How to Manage Risk and Money in Pocket Option
The first thing we need to look at, and look at very closely in fact, when we are looking to manage trading risk, is what our expected returns are.

If one has a negative expectation, we could say that this person should not be trading with real money at all, at least until he or she gets to the point where their expectation is positive or there is at least a reasonable expectation of this based upon prior results.

When we start out trading binary options, we can assume that we do not have a trading advantage, a positive expectation from trading, until we demonstrate otherwise. This is why trading with a simulated account on a real software platform where everything else is identical to the real thing is so important.

If we do not do this, we are just gambling starting out, and unless we have enough money to cover all of our losses as we seek to figure out all of this well enough to be profitable, we’re just headed for trouble. Even if we do have the money to blow, we need to ask ourselves if we are getting enough value from this approach, perhaps being entertained enough with the money not really meaning that much to us and our having plenty more where that came from.

The first and foremost component to success with binary options is therefore becoming profitable in the first place, where we have profits that we need to protect by managing risk. Prior to that, we’re protecting ourselves by limiting our losses as much as we can and limiting losses is all there is when there are no profits overall.
 

There is only one component to risk management with binary options trading and that is risk size. That’s a beautiful thing for newer or less skilled traders as trade size is just one of several things that traders need to manage when managing risk, and it’s also the simplest of them.


Prior to having a good reason to think that we’ll make more money than lose trading binary options, we need to keep our trade size as low as possible, preferably using play money actually.

Once we do get to the point where we feel that we can take a shot at this with real money, which should really only be when we’ve shown that we can make money with play money, we’re going to need to pay close attention to the size of our positions lest we not manage risk properly and run our accounts down or even go broke.

The natural tendency of traders is to trade too big, from not having much of an understanding of managing risk. A new trader might risk 10% of their account balance per trade, while a seasoned and successful trader may only want to risk 1%, even though their trading plan is much better and much more proven.

This is all a matter of mathematics and statistics and good traders know their advantage and from there look to keep their drawdowns that occur from random distributions of probabilities to a manageable level. This is why down the road they are still trading and making money, while someone else who may be good at trading but doesn’t manage risk well enough may not be.

Anyone can get to a point where they are ten trades or more behind no matter how good you are, and we need to ask ourselves what shape we will be in when this happens.
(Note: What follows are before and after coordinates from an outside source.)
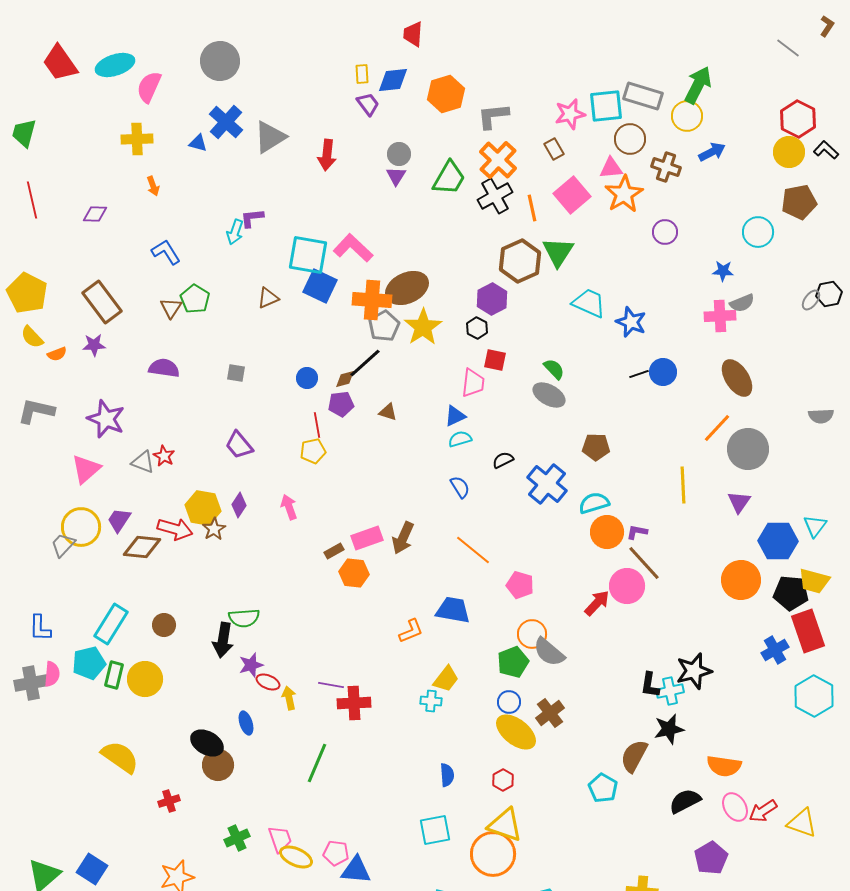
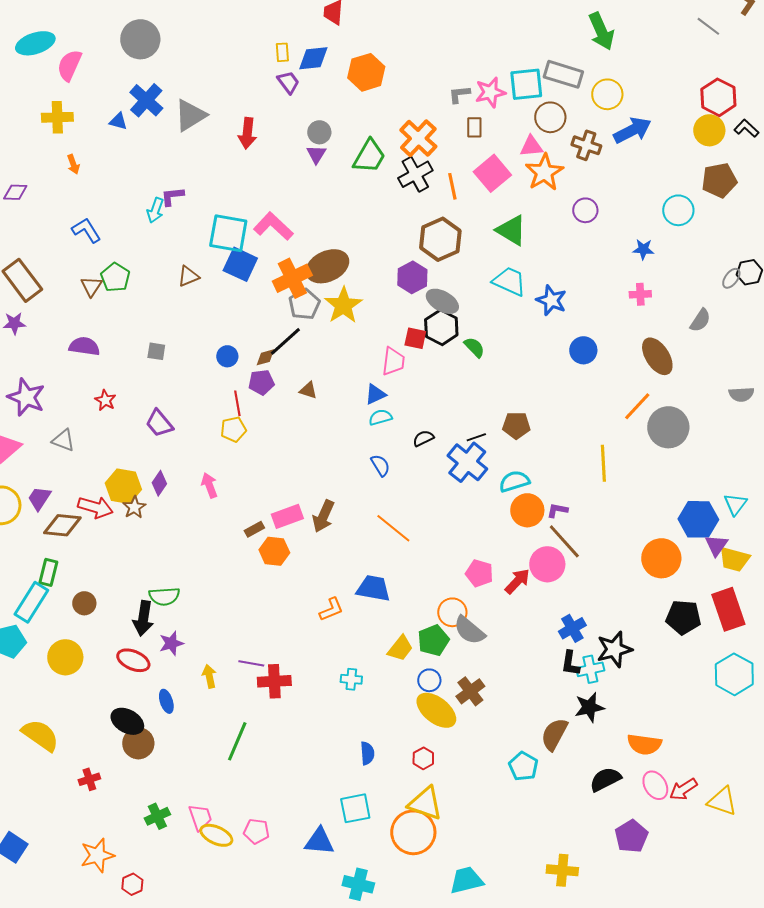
green arrow: (698, 85) -> (601, 31), moved, turned 129
gray L-shape: (493, 116) -> (459, 94), moved, size x0.7
brown rectangle: (554, 149) -> (474, 127), turned 30
blue arrow: (712, 152) -> (632, 130), size x1.4
green triangle: (558, 252) -> (511, 230), moved, turned -32
orange cross: (372, 300) -> (292, 278), turned -30
gray semicircle: (742, 303) -> (700, 320), moved, turned -35
pink cross: (720, 316) -> (640, 294), size x0.7
black hexagon: (477, 328) -> (441, 327), moved, size x1.6
black line: (639, 374) -> (476, 437), moved
gray ellipse: (549, 395) -> (442, 301), moved
red star: (164, 456) -> (105, 400), moved
purple triangle: (739, 502) -> (716, 545), moved
pink pentagon: (520, 585) -> (479, 573), moved
black pentagon: (791, 593) -> (683, 617), moved
blue cross: (775, 650) -> (572, 628), moved
green rectangle: (114, 675) -> (48, 572), moved
yellow trapezoid: (446, 679) -> (400, 648), moved
red ellipse: (268, 682) -> (133, 660), moved, size x1.4
blue triangle: (356, 870) -> (319, 841), moved

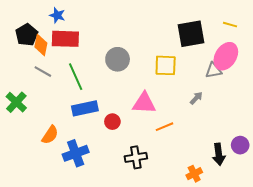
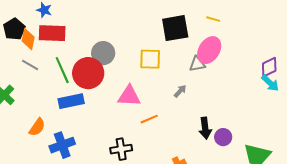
red circle: (112, 122) -> (88, 73), moved, size x2.0
black arrow: (219, 154) -> (205, 128), moved

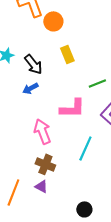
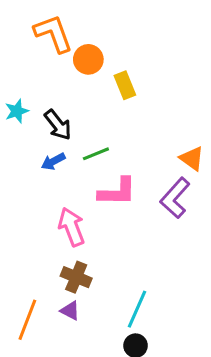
yellow rectangle: (67, 54) -> (125, 85), moved
green line: (97, 83) -> (96, 154), moved
cyan line: (85, 148) -> (137, 309), moved

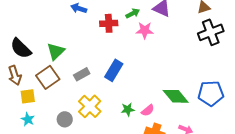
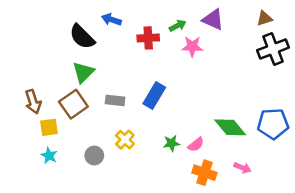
black semicircle: (21, 48) -> (82, 37), moved
gray rectangle: (82, 74) -> (115, 100), turned 35
yellow cross: (90, 106) -> (125, 140), size x0.7

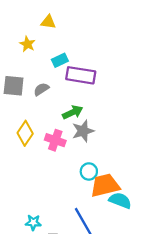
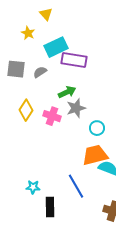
yellow triangle: (48, 22) -> (46, 14), turned 40
cyan rectangle: (60, 60) -> (56, 47), size x1.6
cyan circle: (89, 171) -> (97, 128), moved

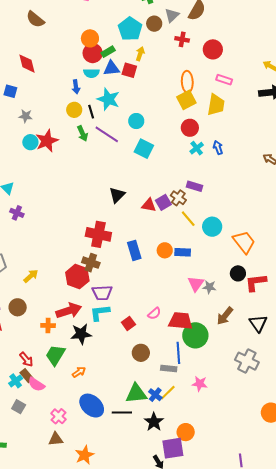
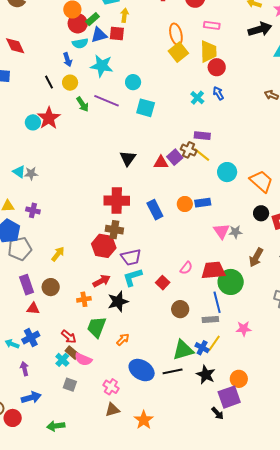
black line: (91, 112) -> (49, 82), moved
gray star: (26, 116) -> (31, 173), moved
red circle: (190, 128) -> (217, 67), moved
purple cross: (17, 213) -> (33, 210), moved
yellow line: (188, 219) -> (202, 155), moved
red arrow: (69, 311) -> (102, 281), size x0.7

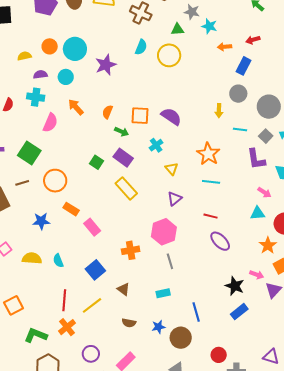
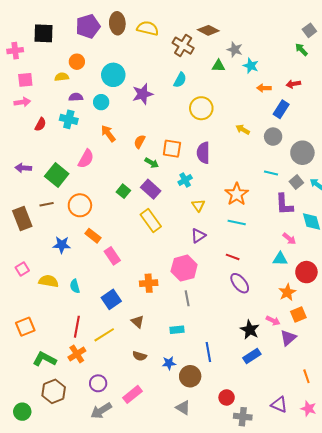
orange circle: (50, 46) -> (77, 62), moved
yellow circle: (169, 55) -> (201, 108), moved
yellow arrow: (219, 111) -> (243, 129), moved, turned 112
purple semicircle: (171, 116) -> (203, 153), turned -130
pink semicircle: (50, 123) -> (86, 159), moved

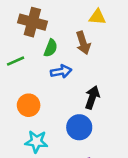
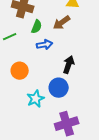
brown arrow: (83, 43) -> (62, 23), turned 72
cyan star: (36, 142) -> (36, 99), moved, turned -30

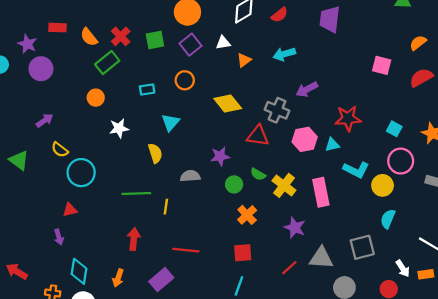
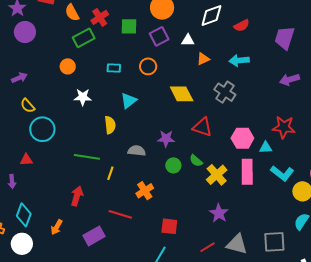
purple arrow: (307, 89) -> (290, 80), moved
gray cross: (277, 110) -> (225, 92), moved
pink rectangle: (321, 192) -> (247, 172), moved
orange cross: (247, 215) -> (145, 191), moved

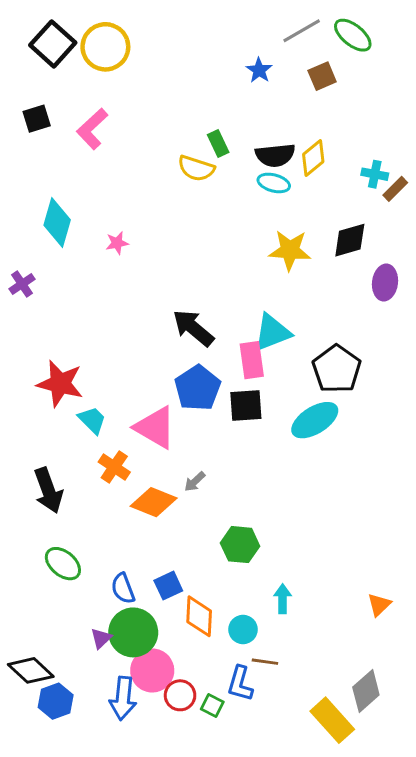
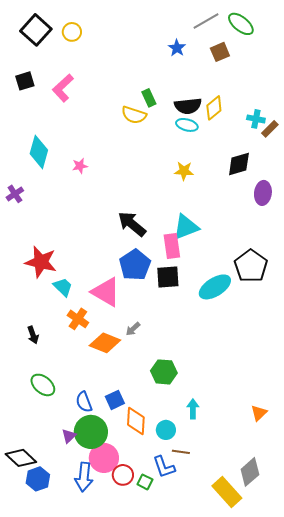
yellow circle: (105, 47) -> (72, 32), size x0.6
yellow star: (290, 250) -> (184, 171), moved, size x0.7
black pentagon: (337, 369) -> (251, 266), moved
black arrow: (48, 490) -> (33, 335), size x0.6
blue L-shape: (240, 684) -> (164, 467), turned -35

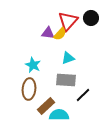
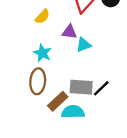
purple triangle: (48, 33) -> (69, 32), moved
yellow semicircle: (60, 34) -> (42, 17), moved
gray rectangle: (66, 80) -> (81, 87), moved

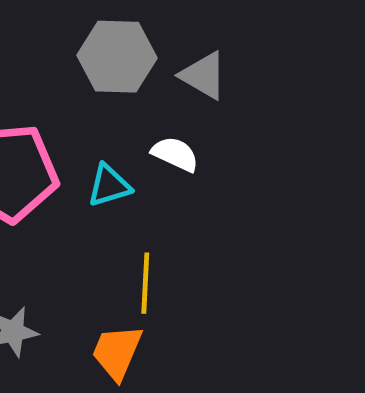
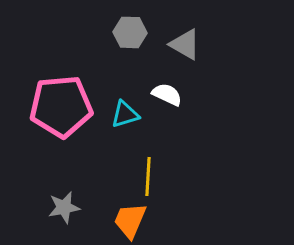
gray hexagon: (117, 57) -> (130, 32), size x0.7

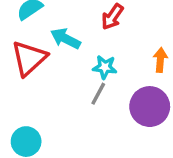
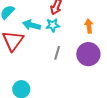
cyan star: (105, 67) -> (53, 25), moved

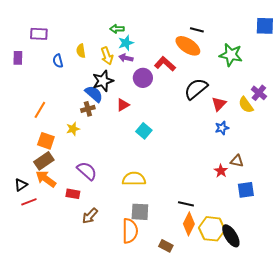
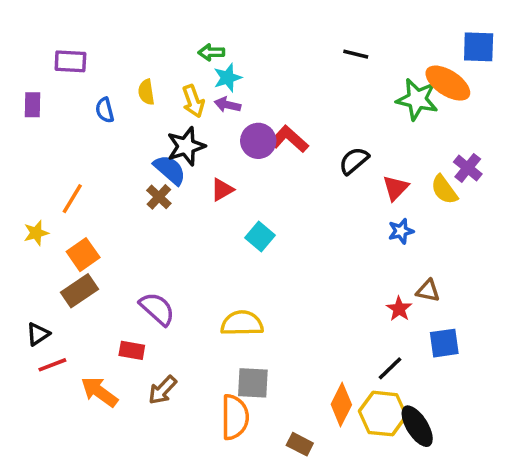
orange ellipse: (188, 46) -> (448, 83), moved
red L-shape: (165, 64) -> (289, 139), moved
black semicircle: (196, 89) -> (354, 161), size x0.7
brown cross: (88, 109) -> (159, 197), turned -32
yellow star: (73, 129) -> (36, 233), moved
orange square: (46, 141) -> (83, 255), turned 36
orange arrow: (46, 179) -> (99, 392), moved
black line: (186, 204) -> (390, 368), moved, turned -56

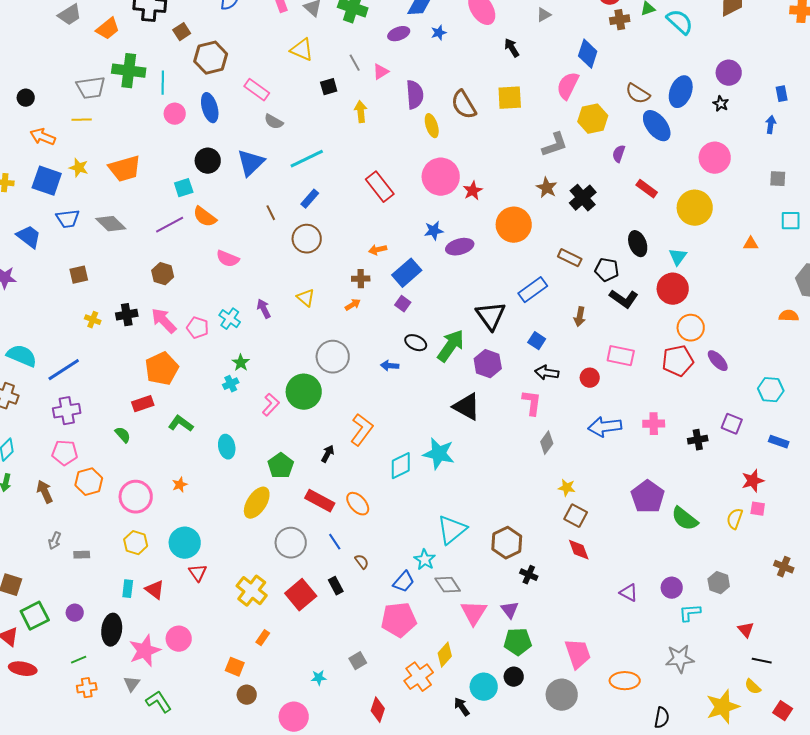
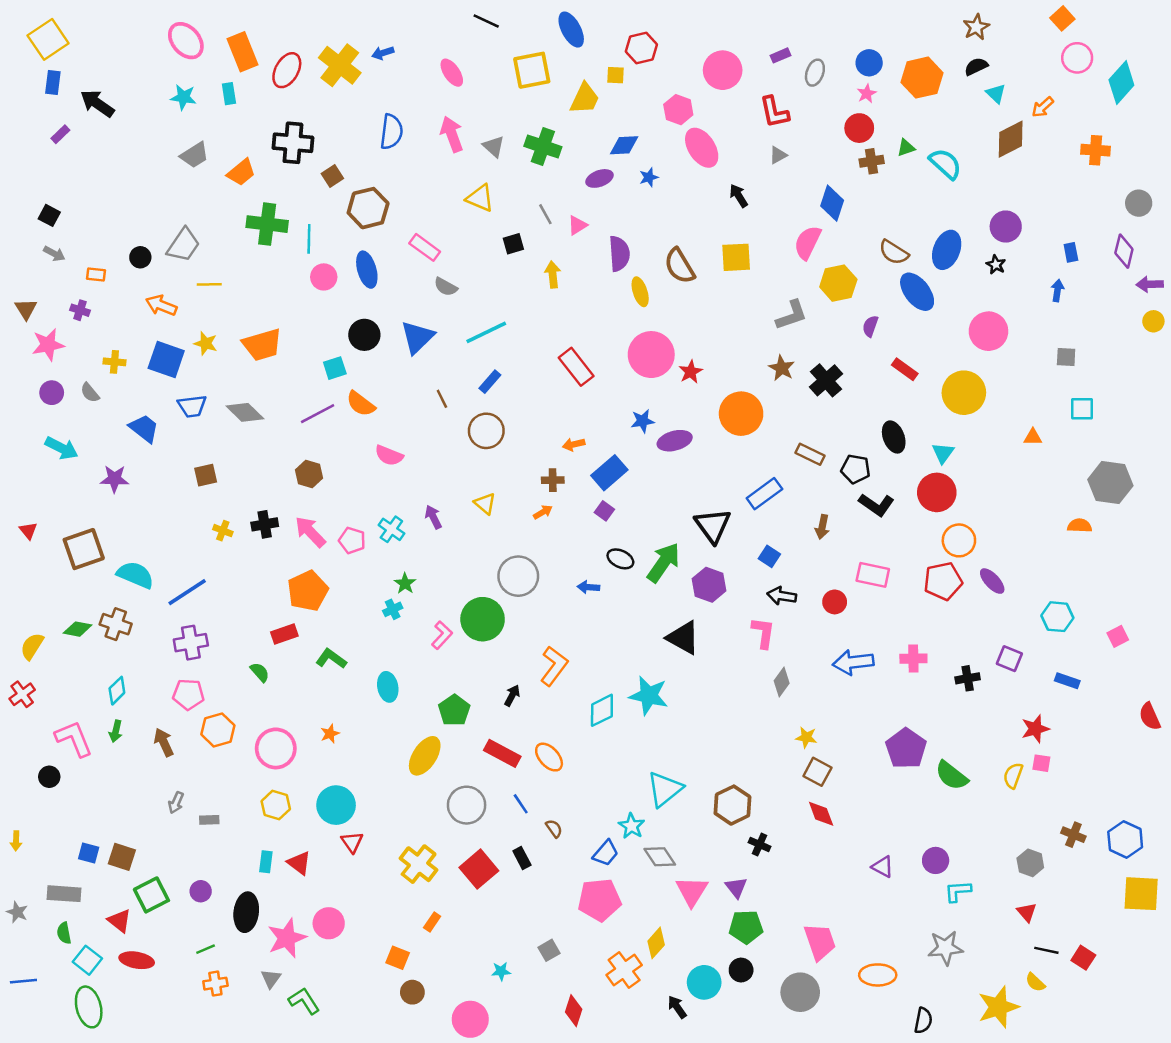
gray trapezoid: (91, 88) -> (183, 245), moved, turned -48
gray hexagon: (719, 583) -> (1030, 863), moved
red square: (783, 711) -> (1083, 958), moved

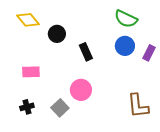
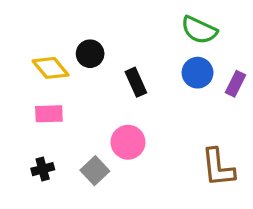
yellow diamond: (28, 20) -> (51, 68), moved

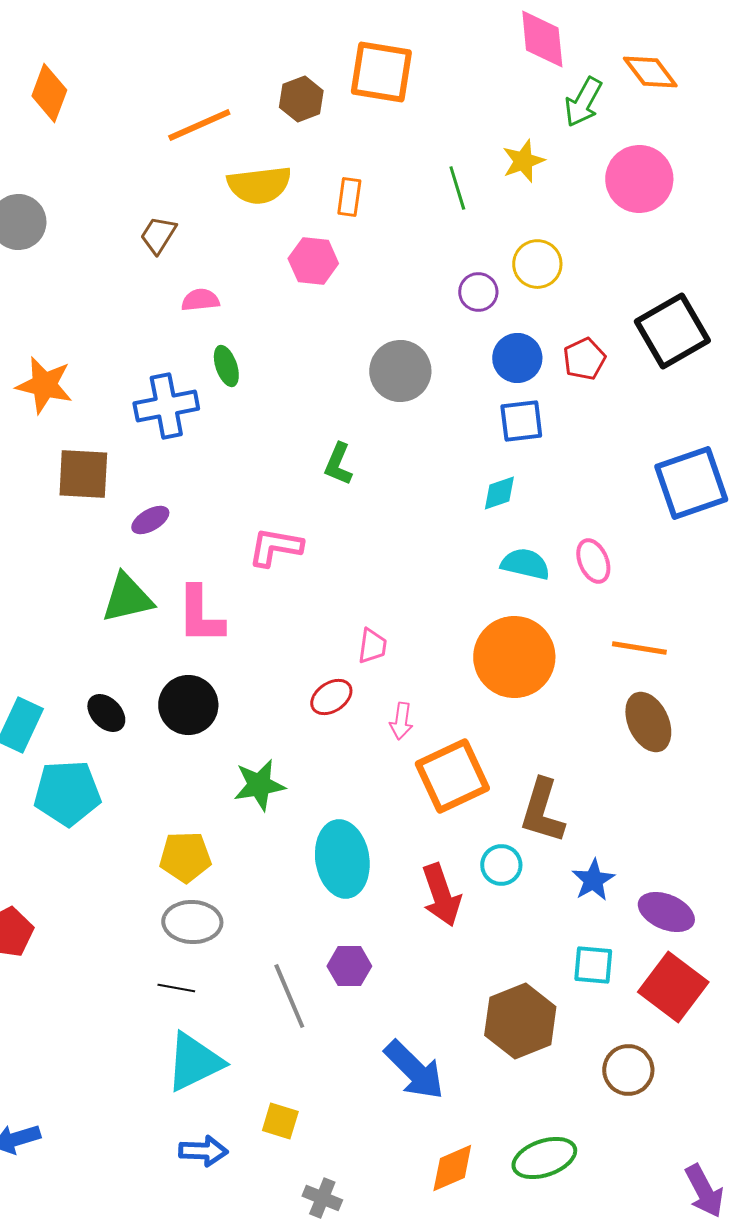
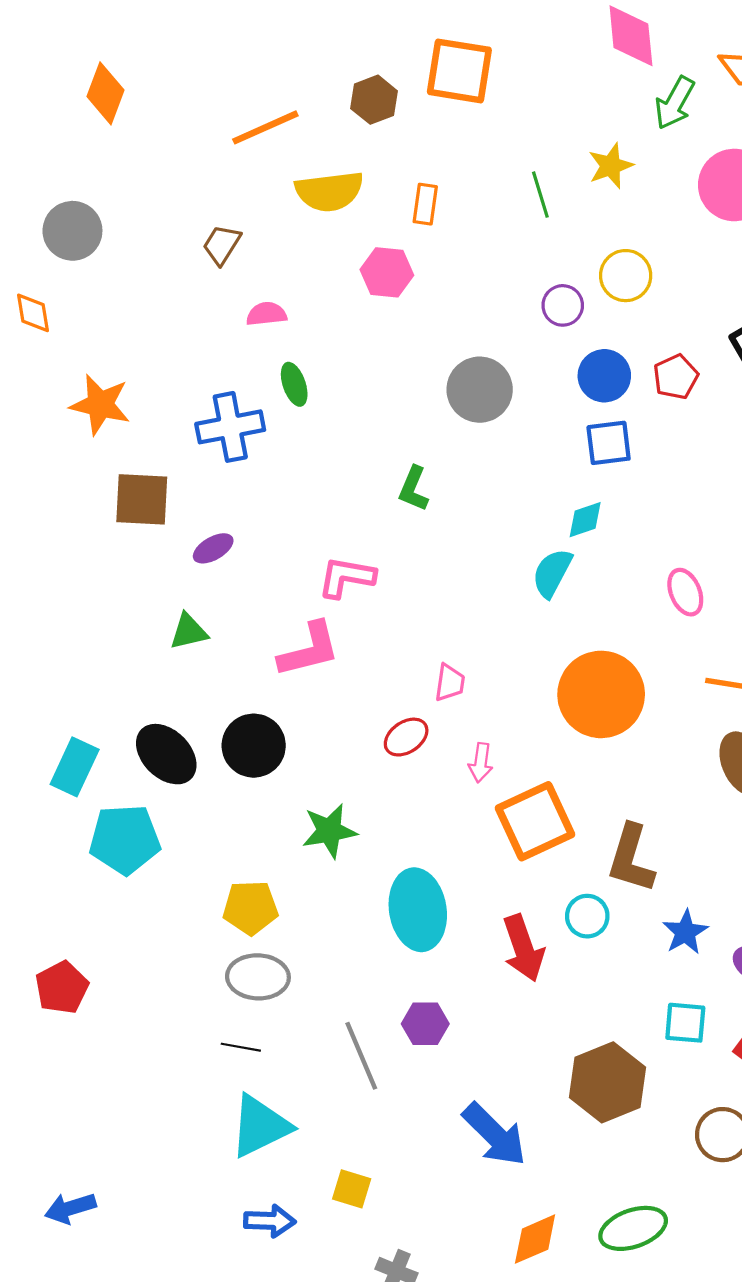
cyan semicircle: (525, 564) -> (552, 573), moved, turned -75
green triangle: (127, 598) -> (189, 632), size x0.7
pink L-shape: (200, 615) -> (309, 650), moved, turned -104
black ellipse: (106, 713) -> (166, 754), size x1.5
If we’re risking 10% per trade this wipes us out, but if we are only trading 1% this keeps the drawdown to a manageable 10%.

This is why experienced binary options traders tell you to risk no more than 1-2% per trade, and the 2% is more for very skilled binary options traders, and even then, the risk here may be too great for even very good traders. 1% is more reasonable for anyone though, and especially if you are newer at this game and aren’t completely sure you’ve figured it all out yet.

This is the part that a lot of newer binary options traders screw up, and you will often see them risking 5% or more per trade, and that’s a bad idea for even the best traders, as it doesn’t manage risk anywhere near enough no matter how good you are.

By keeping trade sizes reasonable, binary options traders can at least create an environment where they are at least not going to hurt themselves on the path to the success they seek.